# Mojito... nice for summer



## Chuck Franke (Aug 8, 2003)

Jill and I have been experimenting again. Our favorite Cuban restaurant went under and we missed the Mojitos so decided to make a batch.

Simple recipe really, substitute Rum for Bourbon in a mint Julep and stick a stalk of sugarcane in to stir.

I have three types of mint in the herb garden - best one for this is 'chocolate mint' - that's the one those evil girlscouts use in making 'thin mints'

6 ounces of good rum, 2 ounces of simple syrup, a dozen mint leaves, put it in the shaker and shake like crazy for 2 minutes and pour over crushed ice. Garnish with a mint leaf and a stalk of sugar cane.


----------



## KenR (Jun 22, 2005)

I just enjoy a good glass of rum!


----------



## Tyto (Sep 22, 2004)

Chuck Franke said:


> Jill and I have been experimenting again. Our favorite Cuban restaurant went under and we missed the Mojitos so decided to make a batch.
> 
> Simple recipe really, substitute Rum for Bourbon in a mint Julep and stick a stalk of sugarcane in to stir.
> 
> ...


A couple of suggestions:

In the glass, muddle the mint with the simple syrup until you have a pesto-like paste, then add ice (crushed, please), then rum, then seltzer (or not, as you like). Then stir and garnish with another mint sprig. Got this from an old (1940's, I think) bar manual, and it seems to work very nicely.


----------



## Chuck Franke (Aug 8, 2003)

Tyto - will try!


----------



## Mithras (Apr 21, 2006)

You HAVE to have Lime juice in a Mojito! You also only want to gently muddle the mint and lime juice and sugar as really mashing it will make the mint somewhat bitter...

Hemingway drank his with powdered sugar, but I much prefer the thin cane syrup or guarapo that you can get in latin markets. Some people add Angostura bitters to cut the mojito's sweetness, and this is popular in Havana.
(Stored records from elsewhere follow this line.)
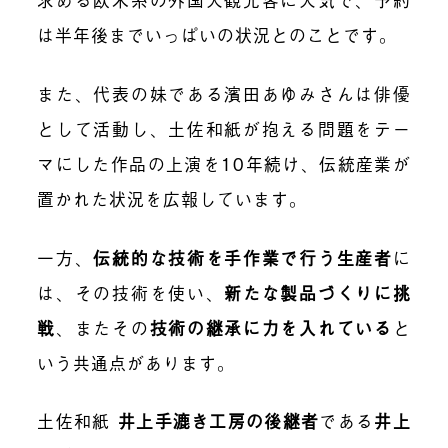
は半年後までいっぱいの状況とのことです。
また、代表の妹である濱田あゆみさんは俳優
として活動し、土佐和紙が抱える問題をテー
マにした作品の上演を10年続け、伝統産業が
置かれた状況を広報しています。
一方、
伝統的な技術を手作業で行う生産者
に
は、その技術を使い、
新たな製品づくりに挑
戦
、またその
技術の継承に力を入れている
と
いう共通点があります。
土佐和紙
井上手漉き工房の後継者
である
井上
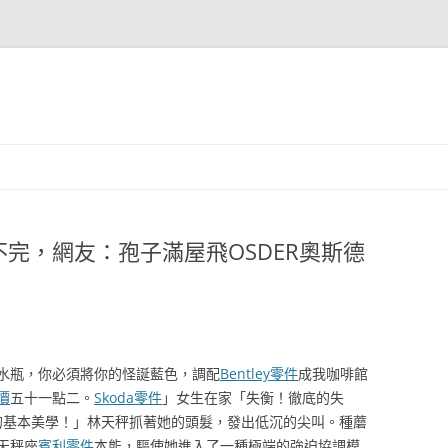
完，網友：孢子滿屋飛OSDER奧斯德
水瓶，你必須將你的怪誕藍色，調配
Bentley零件
成我咖啡館
價
五十一點二。
Skoda零件
」女生在家「失衡！徹底的失
的基本美學！」林天秤抓著她的頭髮，發出低沉的尖叫。種蘑
天秤座
賓利零件
本能，驅使她進入了一種極端的強迫協調模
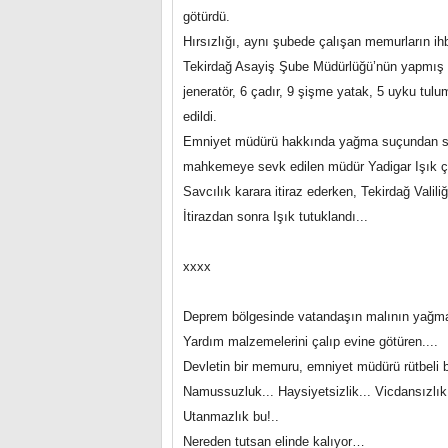
götürdü.
Hırsızlığı, aynı şubede çalışan memurların ihb
Tekirdağ Asayiş Şube Müdürlüğü’nün yapmış 
jeneratör, 6 çadır, 9 şişme yatak, 5 uyku tulu
edildi.
Emniyet müdürü hakkında yağma suçundan soru
mahkemeye sevk edilen müdür Yadigar Işık çıka
Savcılık karara itiraz ederken, Tekirdağ Valil
İtirazdan sonra Işık tutuklandı...
xxxx
Deprem bölgesinde vatandaşın malının yağmal
Yardım malzemelerini çalıp evine götüren....
Devletin bir memuru, emniyet müdürü rütbeli bi
Namussuzluk... Haysiyetsizlik... Vicdansızlık.
Utanmazlık bu!..
Nereden tutsan elinde kalıyor…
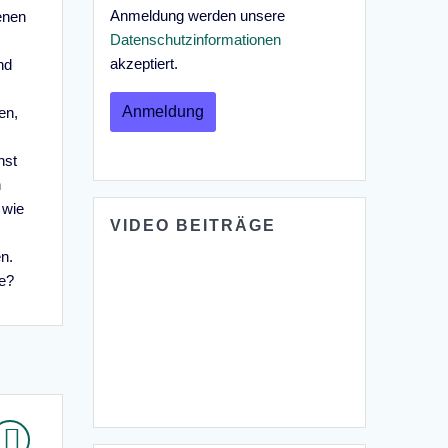
Anmeldung werden unsere
enen
Datenschutzinformationen
akzeptiert.
nd
en,
nst
n
 wie
VIDEO BEITRÄGE
n.
ge?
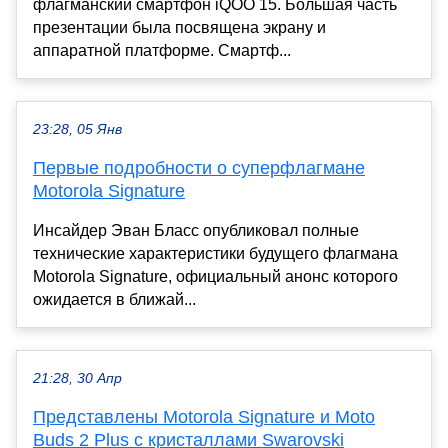
флагманский смартфон iQOO 15. Большая часть
презентации была посвящена экрану и
аппаратной платформе. Смартф...
23:28, 05 Янв
Первые подробности о суперфлагмане
Motorola Signature
Инсайдер Эван Бласс опубликовал полные
технические характеристики будущего флагмана
Motorola Signature, официальный анонс которого
ожидается в ближай...
21:28, 30 Апр
Представлены Motorola Signature и Moto
Buds 2 Plus с кристаллами Swarovski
Make one like this and see how good it is!

1 oz. thin cane syrup
Juice from 1 lime (2 oz)
sprig of mint (6-10 leaves depending on size and taste)
Good white Rum (2 ounces)
Crushed ice
Club soda
Mint and wedge of lime to garnish

Add cane syrup, lime juice and mint to bottom of tall glass (collins glass works well), Gently muddle to allow the mint oils to escape but not bruising the mint too much, add cruched ice, Rum, top with soda water and garnish.

You will find it's MUCH more refreshing with the lime.


----------



## gindrinker22 (Sep 11, 2005)

For me, mojitos equal mo problems.


----------